Sprague’s Safety Performance Committee brings this structure to life at the governance level. The committee draws from Terminal Operations, HSE, HR, and Risk Management to review incidents, evaluate Good Catch reports, analyze safety trends, and recommend recognition for safe performance. Cross-functional oversight like this helps prevent gaps from falling between departments.
Proactive Reporting: The Good Catch Program
During a recent gypsum vessel discharge at one of Sprague’s terminals, a crane operator noticed something was off. The loader they had been asked to lift looked larger than the others in the operation. Rather than proceed, the operator paused and asked to confirm the weight was within the rated capacity for the spreader bar being used. It was not. The crane operator exercised Stop Work Authority, the loader was removed from the operation, and a potential incident was avoided entirely.

That is exactly the behavior Sprague’s Good Catch program is designed to encourage. Launched in 2019, Good Catch gives employees a formal channel to report conditions that could lead to an incident before anything happens. Across Sprague’s facilities, employees proactively flag physical, chemical, thermal, and noise hazards. Once reported, solutions and controls are put in place to eliminate or reduce those risks.
The program reinforces a simple but important idea: a near miss is not something to brush past. It is something to learn from.
Learn more about Sprague’s health and safety procedures.
Fleet Safety and Driver Training Programs
Frequently, Sprague brings a tanker truck to Touch a Truck events, where the public is invited to climb in and see what a licensed commercial driver (CDL) actually sees from behind the wheel. The goal of participating in these events is simple: most drivers on the road have no idea how limited the sightlines of large commercial vehicles are. Blind spots that go unnoticed by other drivers are a daily reality for Sprague’s drivers.

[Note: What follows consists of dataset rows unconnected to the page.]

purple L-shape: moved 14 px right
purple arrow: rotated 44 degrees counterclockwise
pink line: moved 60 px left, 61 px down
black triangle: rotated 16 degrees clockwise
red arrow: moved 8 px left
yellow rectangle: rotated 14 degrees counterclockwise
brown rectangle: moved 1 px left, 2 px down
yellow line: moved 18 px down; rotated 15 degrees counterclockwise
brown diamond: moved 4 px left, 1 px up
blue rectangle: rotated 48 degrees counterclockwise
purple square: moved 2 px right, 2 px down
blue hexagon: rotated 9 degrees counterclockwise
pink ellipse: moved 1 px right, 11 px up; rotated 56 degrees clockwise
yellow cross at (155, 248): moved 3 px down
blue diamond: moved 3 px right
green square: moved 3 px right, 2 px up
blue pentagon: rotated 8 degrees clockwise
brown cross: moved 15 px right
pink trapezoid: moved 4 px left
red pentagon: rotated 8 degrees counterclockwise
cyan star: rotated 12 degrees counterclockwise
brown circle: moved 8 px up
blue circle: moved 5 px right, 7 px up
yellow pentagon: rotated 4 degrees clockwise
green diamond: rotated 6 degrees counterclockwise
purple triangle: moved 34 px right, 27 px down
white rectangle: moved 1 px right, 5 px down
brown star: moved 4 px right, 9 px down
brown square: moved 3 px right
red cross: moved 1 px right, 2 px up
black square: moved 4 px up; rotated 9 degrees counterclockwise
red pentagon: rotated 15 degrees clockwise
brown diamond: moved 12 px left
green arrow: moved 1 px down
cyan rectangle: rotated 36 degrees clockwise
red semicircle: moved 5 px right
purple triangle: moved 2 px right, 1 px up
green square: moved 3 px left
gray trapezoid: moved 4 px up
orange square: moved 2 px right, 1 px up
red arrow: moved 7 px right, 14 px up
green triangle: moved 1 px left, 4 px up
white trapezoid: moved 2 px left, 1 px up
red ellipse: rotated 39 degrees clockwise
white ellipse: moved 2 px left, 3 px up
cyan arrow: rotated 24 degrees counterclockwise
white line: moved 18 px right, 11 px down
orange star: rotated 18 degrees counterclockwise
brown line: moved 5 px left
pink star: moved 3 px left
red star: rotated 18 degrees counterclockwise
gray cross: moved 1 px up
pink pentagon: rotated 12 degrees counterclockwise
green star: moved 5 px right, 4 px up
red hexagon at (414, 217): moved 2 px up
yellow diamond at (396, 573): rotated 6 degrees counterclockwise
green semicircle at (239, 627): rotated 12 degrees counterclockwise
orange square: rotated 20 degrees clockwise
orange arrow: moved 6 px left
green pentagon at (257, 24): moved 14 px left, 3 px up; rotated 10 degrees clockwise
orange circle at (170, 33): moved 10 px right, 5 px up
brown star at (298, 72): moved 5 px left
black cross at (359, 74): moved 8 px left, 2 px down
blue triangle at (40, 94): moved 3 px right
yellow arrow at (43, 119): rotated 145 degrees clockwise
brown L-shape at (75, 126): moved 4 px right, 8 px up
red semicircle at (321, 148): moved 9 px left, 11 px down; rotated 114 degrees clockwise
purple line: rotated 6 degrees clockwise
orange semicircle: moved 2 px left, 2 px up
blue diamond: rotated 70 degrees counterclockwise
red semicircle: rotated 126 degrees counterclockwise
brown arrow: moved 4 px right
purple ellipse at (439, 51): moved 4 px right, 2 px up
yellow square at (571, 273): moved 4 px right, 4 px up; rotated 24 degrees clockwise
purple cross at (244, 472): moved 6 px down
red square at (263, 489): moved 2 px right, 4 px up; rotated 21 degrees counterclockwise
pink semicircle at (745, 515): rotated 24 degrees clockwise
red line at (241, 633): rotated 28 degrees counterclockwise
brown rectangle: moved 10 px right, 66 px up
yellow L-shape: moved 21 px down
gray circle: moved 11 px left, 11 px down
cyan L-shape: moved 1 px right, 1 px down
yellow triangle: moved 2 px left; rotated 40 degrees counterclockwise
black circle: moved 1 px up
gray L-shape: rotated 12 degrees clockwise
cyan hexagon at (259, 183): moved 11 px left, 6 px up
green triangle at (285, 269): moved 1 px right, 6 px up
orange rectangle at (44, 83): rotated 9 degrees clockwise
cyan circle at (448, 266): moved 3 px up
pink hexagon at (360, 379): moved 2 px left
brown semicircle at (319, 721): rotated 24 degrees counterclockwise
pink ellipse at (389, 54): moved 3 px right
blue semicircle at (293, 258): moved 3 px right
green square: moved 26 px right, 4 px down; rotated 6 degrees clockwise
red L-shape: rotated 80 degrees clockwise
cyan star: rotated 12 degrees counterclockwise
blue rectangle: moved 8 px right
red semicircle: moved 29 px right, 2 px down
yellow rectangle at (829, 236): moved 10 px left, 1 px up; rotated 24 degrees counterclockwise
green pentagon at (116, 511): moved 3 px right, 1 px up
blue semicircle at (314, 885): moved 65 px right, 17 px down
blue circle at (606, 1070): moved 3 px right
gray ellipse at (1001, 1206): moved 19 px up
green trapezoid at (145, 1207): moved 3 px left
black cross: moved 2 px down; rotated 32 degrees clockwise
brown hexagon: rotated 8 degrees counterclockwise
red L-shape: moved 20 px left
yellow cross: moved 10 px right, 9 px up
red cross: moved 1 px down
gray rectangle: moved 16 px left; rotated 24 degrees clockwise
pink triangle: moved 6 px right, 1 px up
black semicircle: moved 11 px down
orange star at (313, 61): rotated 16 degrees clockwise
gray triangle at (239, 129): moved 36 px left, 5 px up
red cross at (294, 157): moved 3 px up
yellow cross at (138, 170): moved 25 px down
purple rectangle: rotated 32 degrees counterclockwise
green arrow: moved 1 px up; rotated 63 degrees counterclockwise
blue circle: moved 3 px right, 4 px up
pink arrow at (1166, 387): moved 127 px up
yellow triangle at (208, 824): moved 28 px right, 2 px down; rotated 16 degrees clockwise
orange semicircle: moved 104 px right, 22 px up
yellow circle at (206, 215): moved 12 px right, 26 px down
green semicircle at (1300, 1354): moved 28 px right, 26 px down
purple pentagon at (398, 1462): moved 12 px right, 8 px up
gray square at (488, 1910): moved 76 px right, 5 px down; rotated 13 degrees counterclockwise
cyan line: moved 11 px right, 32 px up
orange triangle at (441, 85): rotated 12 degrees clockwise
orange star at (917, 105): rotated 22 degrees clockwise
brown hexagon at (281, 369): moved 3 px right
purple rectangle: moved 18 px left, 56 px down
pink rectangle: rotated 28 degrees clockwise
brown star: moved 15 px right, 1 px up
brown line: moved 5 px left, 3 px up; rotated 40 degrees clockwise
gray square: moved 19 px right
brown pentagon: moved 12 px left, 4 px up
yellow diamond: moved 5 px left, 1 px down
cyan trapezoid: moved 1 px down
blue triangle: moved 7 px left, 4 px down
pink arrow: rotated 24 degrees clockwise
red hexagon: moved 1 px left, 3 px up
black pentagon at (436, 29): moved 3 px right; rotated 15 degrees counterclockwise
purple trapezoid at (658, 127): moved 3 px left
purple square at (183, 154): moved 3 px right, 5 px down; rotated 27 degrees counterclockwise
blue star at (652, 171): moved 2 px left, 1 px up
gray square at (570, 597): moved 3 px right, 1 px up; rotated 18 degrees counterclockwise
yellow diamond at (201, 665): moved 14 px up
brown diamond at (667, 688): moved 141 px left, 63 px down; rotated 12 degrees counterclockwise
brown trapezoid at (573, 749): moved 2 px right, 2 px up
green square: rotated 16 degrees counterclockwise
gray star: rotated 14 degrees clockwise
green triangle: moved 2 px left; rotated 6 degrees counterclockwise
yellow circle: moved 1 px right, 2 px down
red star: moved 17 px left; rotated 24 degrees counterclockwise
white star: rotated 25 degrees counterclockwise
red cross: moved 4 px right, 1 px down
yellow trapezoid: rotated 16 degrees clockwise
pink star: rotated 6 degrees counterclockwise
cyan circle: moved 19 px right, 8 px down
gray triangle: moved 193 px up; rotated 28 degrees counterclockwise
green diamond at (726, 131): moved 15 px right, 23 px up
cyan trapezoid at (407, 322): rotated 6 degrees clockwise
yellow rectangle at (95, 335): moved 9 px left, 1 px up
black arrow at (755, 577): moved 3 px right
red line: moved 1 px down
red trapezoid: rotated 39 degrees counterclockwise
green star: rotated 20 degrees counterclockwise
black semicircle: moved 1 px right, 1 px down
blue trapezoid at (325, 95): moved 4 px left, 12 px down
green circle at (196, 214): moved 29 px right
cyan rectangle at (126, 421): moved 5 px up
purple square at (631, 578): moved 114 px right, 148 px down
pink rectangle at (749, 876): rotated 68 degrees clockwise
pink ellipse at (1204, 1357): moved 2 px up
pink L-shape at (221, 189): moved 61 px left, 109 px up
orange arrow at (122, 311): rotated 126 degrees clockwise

By giving the public a direct look at those limitations, Sprague helped build awareness that extends beyond its own fleet. Shared roadways are safer when all drivers understand how large vehicles operate.
That community-facing work is one part of a broader fleet safety program that includes certified driver trainers, on-road observations, coaching, and vehicle monitoring technology. Driver safety is treated as an extension of terminal safety, not a separate category.
Environmental Preparedness and Emergency Response Twice a year, the team at Sprague’s Newington, NH terminal runs a full boom deployment drill. Booms are unloaded into the water and anchored to simulate containing an oil spill. The goal is to be ready to respond to an emergency in under an hour. Third-party evaluators are brought in to validate the drills, providing an independent check on readiness.
This kind of preparation does not happen by accident either. Sprague’s environmental preparedness program includes spill response readiness drills and emergency planning that aligns with Hartree’s broader preparedness expectations, including evacuation drills and equipment inspections. Proactive planning is what keeps a potential environmental incident from becoming an actual one.
Safety as a Shared Responsibility
All of these systems, the PPE matrix, the Good Catch program, the safety committee, come back to the same idea: safety works when everyone takes ownership of it. Stephen Barber, a Terminal Operator at Sprague’s Rensselaer Terminal, recently marked 35 injury-free years with the company. His career is a reminder that safe work habits, practiced consistently over time, make a real difference.
That kind of record is not built in a single moment. It is built one shift at a time, one decision at a time, by someone who understands that safety is not someone else’s job.
Keep Safety at the Forefront
At Sprague, safety is not a standalone initiative. It is embedded into how we operate every terminal, manage every fleet movement, and engage every employee.
Through structured programs, community involvement, and the everyday decisions of our team, we are committed to continuous improvement and proactive risk management. Backed by more than 150 years of operational experience and supported by Hartree’s global expertise, Sprague continues to strengthen its safety culture across every level of the organization.